Good, long article in yesterday's Wall Street Journal on the financial woes of the Cincinnati Bengals' Paul Brown Stadium — or rather, the financial woes of Hamilton County, which built the place in 2000 and within four years was suing on the grounds it had been hoodwinked into a sweetheart deal. Among the article's highlights:
- The initial $280 million price tag ultimately swelled to $350 million (if you believe the Bengals), or $454 million (according to the county), or $555 million (according to Harvard stadium expert Judith Grant Long, whose long-awaited book Full Count, I am assured, really is due out any month now). This last figure would set a record for public subsidies for an NFL stadium.
- As a result, the county has been facing steep debt payments: $34.6 million in 2010, equal to 16.4% of the county budget. As a result, the county has been slashing funding for things like schools, the sheriff's department, and youth programs, and is now set to repeal the property tax reduction that was the carrot to get county residents to approve the Bengals stadium (and an accompanying Reds stadium) in the first place.
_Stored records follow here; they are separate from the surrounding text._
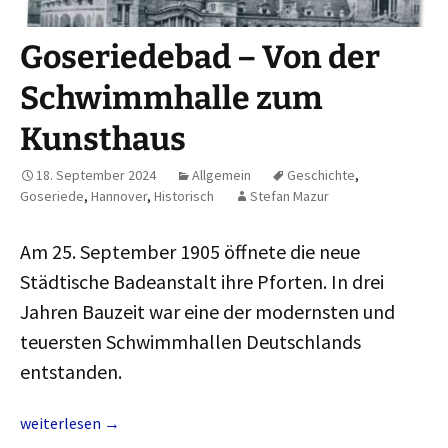
Goseriedebad – Von der
Schwimmhalle zum
Kunsthaus
18. September 2024
Allgemein
Geschichte
,
Goseriede
,
Hannover
,
Historisch
Stefan Mazur
Am 25. September 1905 öffnete die neue
Städtische Badeanstalt ihre Pforten. In drei
Jahren Bauzeit war eine der modernsten und
teuersten Schwimmhallen Deutschlands
entstanden.
Goseriedebad – Von der Schwimmhalle zum Kunsthaus
weiterlesen
→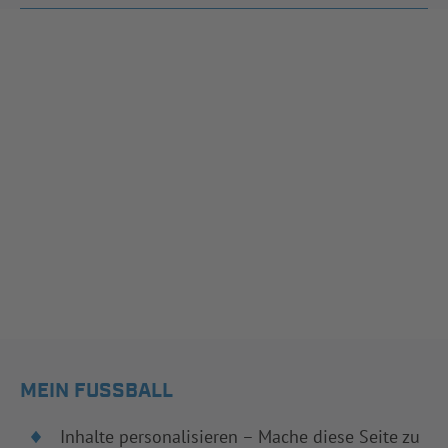
MEIN FUSSBALL
Inhalte personalisieren – Mache diese Seite zu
- Hamilton County hamstrung its own finances by agreeing to let the Bengals collect all parking revenues at the new stadium, while the public picked up all security costs. The team put pressure on the county by saying it would move to Baltimore without a sweetheart deal — but documents from the time indicate that Baltimore's offer was capped at $200 million in public funds, and would not cover operating costs.
- Even on the field, the new stadium has underperformed: "The Bengals had said that with a new stadium, the team's revenue would increase, allowing it to sign better players, win more games and attract more fans to the area. In 2000, the new stadium's first year, the Bengals had the same record they'd had the previous year, 4-12. Since then, the team has managed just two winning seasons in the new facility. Its attendance levels have actually dropped."
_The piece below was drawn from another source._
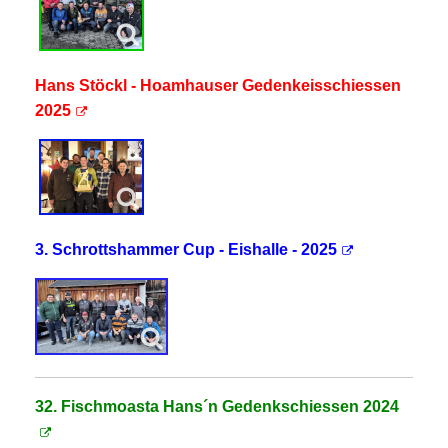
Hans Stöckl - Hoamhauser Gedenkeisschiessen
2025
3. Schrottshammer Cup - Eishalle - 2025
32. Fischmoasta Hans´n Gedenkschiessen 2024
The problem, it seems, is that unlike in other municipalities, Hamilton County footed the entire stadium bill itself — and counted on a 0.5% sales tax hike to make the bond payments. When sales tax revenues didn't grow at the rate the county had hoped, it was left with a budget hole that's grown progressively larger.
(The Bengals have since responded with a two-page letter that asserts that it's the county's fault for making a lousy deal, and anyway the real problem is the county took part of the sales-tax proceeds and wasted it on things like roads and public schools.)
One hopes this will be a cautionary tale for other local governments negotiating leases, but it probably won't be, for reasons already discussed here. In case any local elected officials with lease talks on their agenda are reading this, though, here's a handy crib sheet of quotes from the WSJ report on the Bengals fiasco to reference in your hearing testimony:
"The Cincinnati deal combined taking on a gargantuan responsibility with setting new records for optimistic forecasting," says Roger Noll, a professor of economics at Stanford University who has written about the deal. "It takes both to put you in a deep hole, and that's a pretty deep hole."
"It's the monster that ate the public sector," says Mark Reed, Hamilton County's juvenile court administrator.
Tom Luken, a former Cincinnati mayor and councilman, actively campaigned against the deal. "Anybody with half a brain can figure that this is a bad deal," he says. "As it turned out, it was even worse than they painted it."
And finally, the punchline: Hamilton County commissioners are set to vote today on spending another $307,000 on the stadium, to upgrade its instant-replay system from analog to digital — stadium upgrades being the county's responsibility as part of that lease that taxpayers arm-twisted the Bengals into accepting. Next step: holography!